A winding stone stairway connected the cellar with the kitchen. Around the base of this series of steps successive owners of the house had placed their firewood, winter vegetables and junk. The junk had gradually been pushed back till it rose, head high, in a barricade of uselessness. What was back of that barricade no one knew and no one cared. For some hundreds of years no one had crossed it to penetrate to the black reaches of the cellar behind it.

At the top of the steps, separating the kitchen from the cellar, was a stout oaken door. This door was, in a way, as peculiar and out of relation to the rest of the house as the cellar. It was a strange kind of door to find in a modern house, and certainly a most unusual door to find in the inside of the house—thick, stoutly built, dexterously rabbeted together with huge wrought-iron hinges, and a lock that looked as though it came from Castle Despair. Separating a house from the outside world, such a door would be excusable; swinging between kitchen and cellar it seemed peculiarly inappropriate.

From the earliest months of his life Tommy Tucker seemed unhappy in the kitchen. In the front parlor, in the formal dining-room, and especially on the second floor of the house he acted like a normal, healthy child; but carry him to the kitchen, he at once began to cry. His parents, being plain people, ate in the kitchen except when they had company. Being poor, Mrs. Tucker did most of her work, though occasionally she had a charwoman in to do the extra Saturday cleaning, and thus much of her time was spent in the kitchen. And Tommy stayed with her, at least as long as he was unable to walk. Much of the time he was decidedly unhappy.

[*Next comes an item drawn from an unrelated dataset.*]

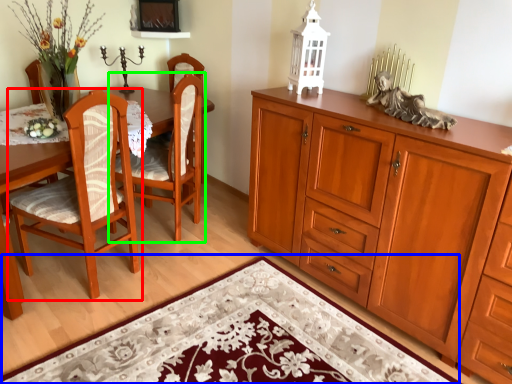 Question: Based on their relative distances, which object is nearer to chair (highlighted by a red box)? Choose from doormat (highlighted by a blue box) and chair (highlighted by a green box).

Choices:
 (A) doormat
 (B) chair

Answer: (B) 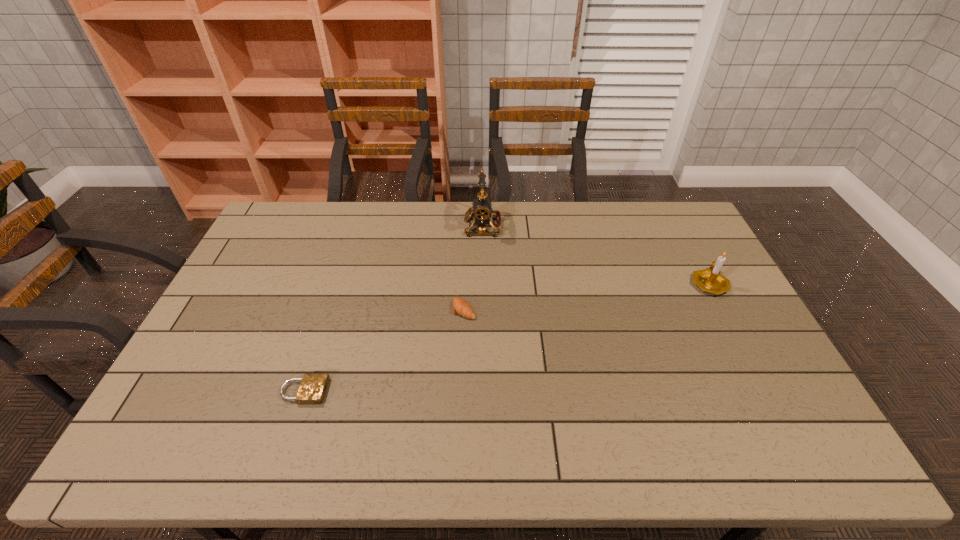 This screenshot has height=540, width=960. I want to click on vacant area that lies between the crescent roll and the leftmost object, so click(384, 350).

When Tommy learned to crawl, he lost no time in leaving the kitchen. No sooner was his mother’s back turned than the little fellow crawled as fast as he could for the doorway opening into the front of the house, the dining-room and the front parlor. Once away from the kitchen, he seemed happy; at least, he ceased to cry. On being returned to the kitchen his howls so thoroughly convinced the neighbors that he had a cold that more than one bowl of catnip and sage tea was brought to his assistance.

It was not until the boy learned to talk that the Tuckers had any idea as to what made the boy cry so hard when he was in the kitchen. In other words, the baby had to suffer for many months till he obtained at least a little relief, and even when he told his parents what was the matter, they were absolutely unable to comprehend. This is not to be wondered at because they were both hard-working, rather simple-minded persons.

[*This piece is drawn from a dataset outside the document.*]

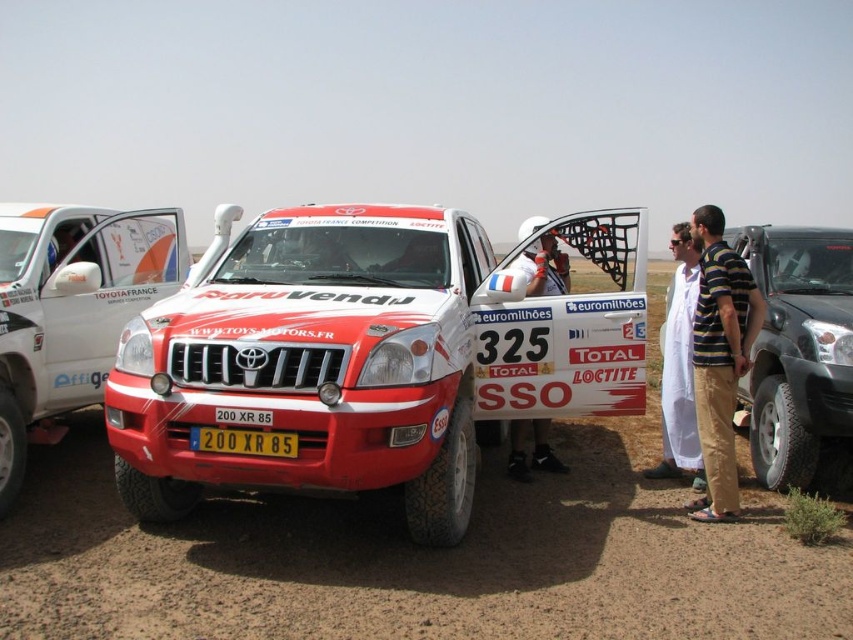 Question: Which point is farther to the camera?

What they finally learned from their little son was this: that if the cellar door was shut and securely fastened with the heavy iron Tommy could at least eat a meal in peace; if the door was simply closed and not locked, he shivered with fear, but kept quiet; but if the door was open, if even the slightest streak of black showed that it was not tightly shut, then the little three-year-old would scream himself to the point of exhaustion, especially if his tired father would refuse him permission to leave the kitchen.

Playing in the kitchen, the child developed two interesting habits. Rags, scraps of paper and splinters of wood were continually being shoved under the thick oak door to fill the space between the door and the sill. Whenever Mrs. Tucker opened the door there was always some trash there, placed by her son. It annoyed her, and more than once the little fellow was thrashed for this conduct, but punishment acted in no way as a deterrent. The other habit was as singular. Once the door was closed and locked, he would rather boldly walk over to it and caress the old lock. Even when he was so small that he had to stand on tiptoe to touch it with the tips of his fingers he would touch it with slow caressing strokes; later on, as he grew, he used to kiss it.

His father, who only saw the boy at the end of the day, decided that there was no sense in such conduct, and in his masculine way tried to break the lad of his foolishness. There was, of necessity, no effort on the part of the hard-working man to understand the psychology back of his son’s conduct. All that the man knew was that his little son was acting in a way that was decidedly queer.

Tommy loved his mother and was willing to do anything he could to help her in the household chores, but one thing he would not do, and never did do, and that was to fetch and carry something between the house and the cellar. If his mother opened the door, he would run screaming from the room, and he never returned voluntarily till he was assured that the door was closed.

He never explained just why he acted as he did. In fact, he refused to talk about it, at least to his parents, and that was just as well, because had he done so, they would simply have been more positive than ever that there was something wrong with their only child. They tried, in their own ways, to break the child of his unusual habits; failing to change him at all, they decided to ignore his peculiarities.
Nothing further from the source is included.